In a wooded cemetery in Munich, a white sticker with a puzzling QR code appeared on a headstone late final 12 months.
Then, over the following few weeks, an increasing number of stickers mysteriously appeared, till greater than 1,000 graves have been marked like items in a grocery store.
“It’s actually unusual,” Bernd Hoerauf, who oversees the administration of town’s cemeteries, stated in an interview this week. “We thought, ‘What might be the sense of this type of sticker?’”
Every of the white rectangular stickers, measuring about 1 by 2 inches, bore a black QR code, a final identify and a mixture of letters and numbers, in response to pictures revealed within the German press.
Cemeteries in Munich permit QR codes as memorials on headstones, Mr. Hoerauf stated, and for greater than a decade, folks whose family members are buried in cemeteries world wide have uploaded pictures and different digital keepsakes to create on-line memorials that may be considered through QR code.

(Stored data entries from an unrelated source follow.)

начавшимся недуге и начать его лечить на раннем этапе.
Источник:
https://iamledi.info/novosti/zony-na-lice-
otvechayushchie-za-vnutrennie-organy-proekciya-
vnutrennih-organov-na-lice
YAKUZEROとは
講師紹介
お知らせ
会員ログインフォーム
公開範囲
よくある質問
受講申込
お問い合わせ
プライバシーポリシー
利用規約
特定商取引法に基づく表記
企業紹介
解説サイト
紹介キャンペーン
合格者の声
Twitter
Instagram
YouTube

However these are normally etched into the headstone or carved as a metallic plate to kind a deliberate a part of the memorial to the deceased.
The latest appearances in Munich additionally raised eyebrows as a result of in 2004, stickers appeared in a Jewish cemetery in Bochum, a metropolis in western Germany. These turned out to commemorate Rudolf Hess, a senior Nazi leader who served as Hitler’s deputy. The stickers seemed to be linked to a far-right demonstration within the city of Wunsiedel, in southeastern Germany, according to the World Jewish Congress.
On this occasion, although, the graves weren’t linked by faith, ethnicity or another discernible private attribute of the deceased, Mr. Hoerauf stated.
Metropolis employees first got here throughout the QR codes in December, and scanning them revealed solely the identify of the deceased and the grave’s location — primarily repeating the data on the sticker, however offering no different helpful info, Mr. Hoerauf stated.
The stickers popped up in Waldfriedhof cemetery, a wooded area with some 60,000 graves, and within the close by smaller Sendlinger Friedhof and Friedhof Solln cemeteries, Mr. Hoerauf stated.
They appeared to be posted randomly, he stated — on previous and new graves, on carved tombstones and picket crosses.
Bewildered municipal employees initially recorded the sightings as they tried to determine the supply of the stickers.
They have been additionally taking a look at a steep value to take away them, Mr. Hoerauf stated: anyplace from 100 to 500 euros (about $104 to $523) per sticker to strip the adhesive with out damaging the graves, a complete potential price of roughly €500,000, he stated.
So this week, the municipality turned to the police to research a legal case of property injury.
They rapidly discovered {that a} native enterprise that had been contracted to wash and keep sure graves was behind the QR codes, the police stated on Thursday. The family of the deceased whose graves have been marked with them could be notified throughout the inquiry, an investigating officer stated in an e mail.
The police wouldn’t identify the corporate or share particulars about how that they had discovered the perpetrators, however the German information media recognized a gardening firm as being accountable.
The Süddeutsche Zeitung newspaper cited Alfred Zanker, a senior supervisor at that firm, as saying that the stickers have been merely a method for workers to maintain monitor of which headstones that they had maintained.
“We’re a big firm,” he informed the newspaper. “Every little thing has to occur in an orderly method.”
The police declined to remark additional, citing the persevering with investigation.